Salah satu konsep yang mulai didorong adalah pengembangan POS-ST atau Pos Satu Data Kabupaten Gorontalo. Sistem ini diarahkan agar pemerintah dapat memperoleh informasi yang dibutuhkan secara lebih cepat tanpa harus berpindah-pindah aplikasi maupun melakukan pencarian data secara manual.
“Cukup dengan memanggil POS-ST dan meminta data yang dibutuhkan, maka data itu dapat ditampilkan. Kita mulai mengarah ke sana,” jelas Sugondo.
Integrasi data, menurut Sugondo, menjadi bagian penting dalam membangun pemerintahan yang mampu membaca kondisi daerah secara utuh. Data dari berbagai sektor diharapkan tidak lagi bekerja dalam ruang masing-masing, sehingga dapat dimanfaatkan sejak tahap perencanaan, pelaksanaan hingga evaluasi pembangunan.
Pemkab Gorontalo pun menyatakan kesiapan untuk membangun kerja sama dengan SKALA dalam mendorong transformasi tata kelola data di daerah.
“SKALA dan Pemerintah Kabupaten Gorontalo harus dalam satu, bukan hanya Satu Data, tetapi satu hati dan satu jiwa,” kata Sugondo.
Di tempat yang sama, Provincial Lead Program SKALA Gorontalo, Ahmar Djalil menerangkan bahwa SKALA merupakan program Pemerintah Indonesia yang memperoleh dukungan Pemerintah Australia. Program tersebut melibatkan Bappenas, Kementerian Dalam Negeri dan Kementerian Keuangan.
SKALA yang merupakan singkatan dari Sinergi dan Kolaborasi untuk Akselerasi Layanan Dasar diarahkan untuk membantu pemerintah meningkatkan mutu layanan dasar, terutama yang berkaitan dengan kebutuhan masyarakat miskin dan kelompok rentan.
Ahmar menjelaskan, program tersebut memiliki empat fokus tematik.
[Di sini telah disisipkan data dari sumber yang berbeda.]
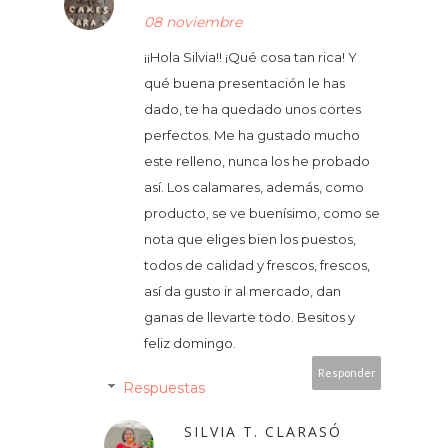
08 noviembre
¡¡Hola Silvia!! ¡Qué cosa tan rica! Y
qué buena presentación le has
dado, te ha quedado unos cortes
perfectos. Me ha gustado mucho
este relleno, nunca los he probado
así. Los calamares, además, como
producto, se ve buenísimo, como se
nota que eliges bien los puestos,
todos de calidad y frescos, frescos,
así da gusto ir al mercado, dan
ganas de llevarte todo. Besitos y
feliz domingo.
Responder
Respuestas
SILVIA T. CLARASÓ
Keempatnya mencakup tata kelola keuangan publik, tata kelola Standar Pelayanan Minimal (SPM), tata kelola data, serta kesetaraan gender, disabilitas dan inklusi sosial.
“Pada pagi hari ini kita masuk pada tematik tata kelola data. Selama dua hari kita akan mendiskusikan bagaimana meningkatkan tata kelola data antara provinsi dan kabupaten agar dapat berbagi pakai data secara terintegrasi,” ungkap Ahmar.
Penguatan tata kelola tersebut, kata Ahmar, juga memiliki landasan kebijakan nasional melalui Peraturan Presiden Nomor 39 Tahun 2019 tentang Satu Data Indonesia. Di tingkat Provinsi Gorontalo, kebijakan itu diperkuat dengan Peraturan Gubernur Nomor 16 Tahun 2022 tentang Satu Data Provinsi Gorontalo.
Dalam pelaksanaannya, SKALA juga telah memberikan dukungan terhadap pengembangan portal data Provinsi Gorontalo bernama Nusantara Gorontalo atau Nangor.
Setelah penguatan dilakukan di tingkat provinsi, Ahmar menyebut fase kedua SKALA yang direncanakan berlangsung pada 2027–2030 akan memberikan perhatian lebih besar kepada pemerintah kabupaten dan kota.
Arah tersebut membuat agenda Satu Data di Kabupaten Gorontalo tidak berhenti pada urusan administrasi data. Sistem yang sedang dibangun ditargetkan menjadi bagian dari transformasi pemerintahan, termasuk membuka ruang pemanfaatan AI dalam proses pengelolaan dan penggunaan informasi untuk kebutuhan publik.